Aim of the task -
For this exercise, the lines from the one with "司权益的方法，就是进行" through the final line of the data below are to be transcribed exactly, and pictures are to be skipped.
- - - - - - -
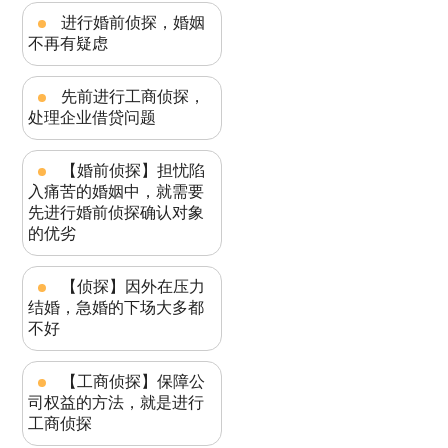
进行婚前侦探，婚姻
不再有疑虑
先前进行工商侦探，
处理企业借贷问题
【婚前侦探】担忧陷
入痛苦的婚姻中，就需要
先进行婚前侦探确认对象
的优劣
【侦探】因外在压力
结婚，急婚的下场大多都
不好
【工商侦探】保障公
司权益的方法，就是进行
工商侦探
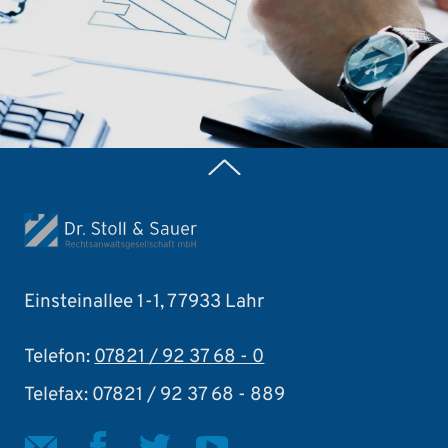
Zurück nach oben
Einsteinallee 1-1, 77933 Lahr
Telefon:
07821 / 92 37 68 - 0
Telefax: 07821 / 92 37 68 - 889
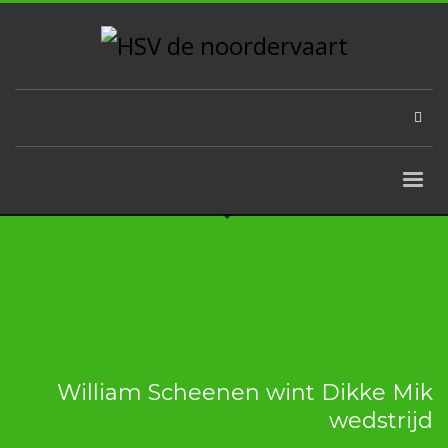
William Scheenen wint Dikke Mik
wedstrijd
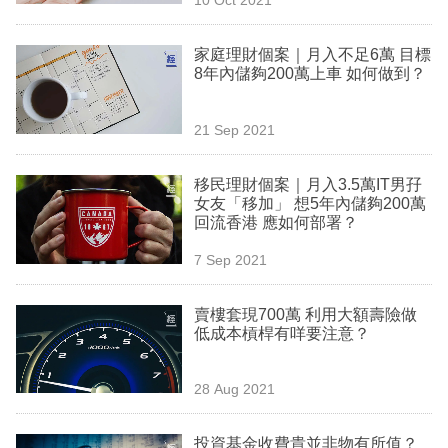
專
區
家庭理財個案｜月入不足6萬 目標
8年內儲夠200萬上車 如何做到？
21 Sep 2021
移民理財個案｜月入3.5萬IT男孖
女友「移加」 想5年內儲夠200萬
回流香港 應如何部署？
7 Sep 2021
賣樓套現700萬 利用大額壽險做
低成本槓桿有咩要注意？
28 Aug 2021
投資基金收費貴並非物有所值？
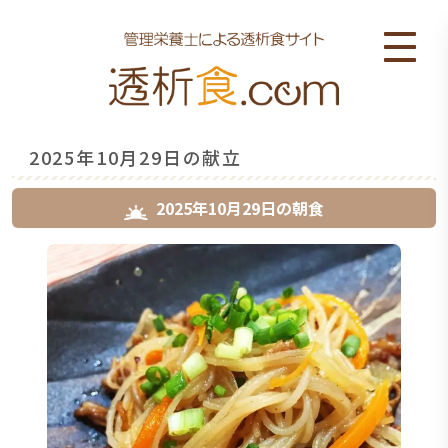
2025年10月29日の献立
2025年10月29日
の
朝食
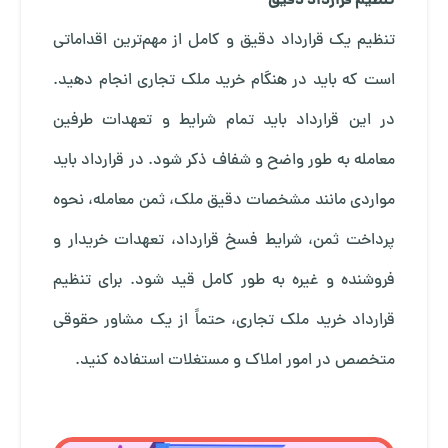
تنظیم قرارداد دقیق
تنظیم یک قرارداد دقیق و کامل از مهم‌ترین اقداماتی
است که باید در هنگام خرید ملک تجاری انجام دهید.
در این قرارداد باید تمام شرایط و تعهدات طرفین
معامله به طور واضح و شفاف ذکر شود. در قرارداد باید
مواردی مانند مشخصات دقیق ملک، ثمن معامله، نحوه
پرداخت ثمن، شرایط فسخ قرارداد، تعهدات خریدار و
فروشنده و غیره به طور کامل قید شود. برای تنظیم
قرارداد خرید ملک تجاری، حتماً از یک مشاور حقوقی
متخصص در امور املاک و مستغلات استفاده کنید.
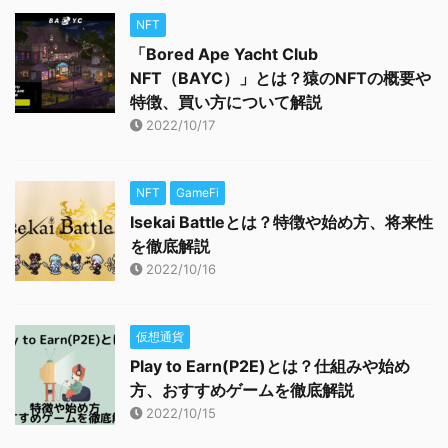
NFT
「Bored Ape Yacht Club
NFT（BAYC）」とは？猿のNFTの概要や
特徴、買い方について解説
2022/10/17
NFT
GameFi
Isekai Battleとは？特徴や始め方、将来性
を徹底解説
2022/10/16
仮想通貨
Play to Earn(P2E)とは？仕組みや始め
方、おすすめゲームを徹底解説
2022/10/15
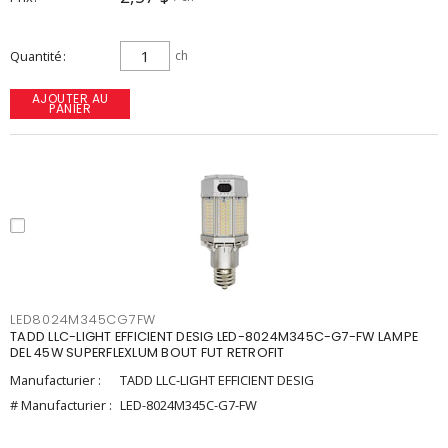
Quantité
ch
AJOUTER AU
PANIER
LED8024M345CG7FW
TADD LLC-LIGHT EFFICIENT DESIG LED-8024M345C-G7-FW LAMPE
DEL 45W SUPERFLEXLUM BOUT FUT RETROFIT
Manufacturier :
TADD LLC-LIGHT EFFICIENT DESIG
# Manufacturier :
LED-8024M345C-G7-FW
- - - - - - -
Problem solution -
司权益的方法，就是进行
工商侦探
Zurück nach oben
Einsteinallee 1-1, 77933 Lahr
Telefon:
07821 / 92 37 68 - 0
Telefax: 07821 / 92 37 68 - 889
William Scheenen wint Dikke Mik
wedstrijd
專
區
家庭理財個案｜月入不足6萬 目標
8年內儲夠200萬上車 如何做到？
21 Sep 2021
移民理財個案｜月入3.5萬IT男孖
女友「移加」 想5年內儲夠200萬
回流香港 應如何部署？
7 Sep 2021
賣樓套現700萬 利用大額壽險做
低成本槓桿有咩要注意？
28 Aug 2021
投資基金收費貴並非物有所值？
2025年10月29日の献立
2025年10月29日
の
朝食
تنظیم قرارداد دقیق
تنظیم یک قرارداد دقیق و کامل از مهم‌ترین اقداماتی
است که باید در هنگام خرید ملک تجاری انجام دهید.
در این قرارداد باید تمام شرایط و تعهدات طرفین
معامله به طور واضح و شفاف ذکر شود. در قرارداد باید
مواردی مانند مشخصات دقیق ملک، ثمن معامله، نحوه
پرداخت ثمن، شرایط فسخ قرارداد، تعهدات خریدار و
فروشنده و غیره به طور کامل قید شود. برای تنظیم
قرارداد خرید ملک تجاری، حتماً از یک مشاور حقوقی
متخصص در امور املاک و مستغلات استفاده کنید.
NFT
「Bored Ape Yacht Club
NFT（BAYC）」とは？猿のNFTの概要や
特徴、買い方について解説
2022/10/17
NFT
GameFi
Isekai Battleとは？特徴や始め方、将来性
を徹底解説
2022/10/16
仮想通貨
Play to Earn(P2E)とは？仕組みや始め
方、おすすめゲームを徹底解説
2022/10/15
Quantité
ch
AJOUTER AU
PANIER
LED8024M345CG7FW
TADD LLC-LIGHT EFFICIENT DESIG LED-8024M345C-G7-FW LAMPE
DEL 45W SUPERFLEXLUM BOUT FUT RETROFIT
Manufacturier :
TADD LLC-LIGHT EFFICIENT DESIG
# Manufacturier :
LED-8024M345C-G7-FW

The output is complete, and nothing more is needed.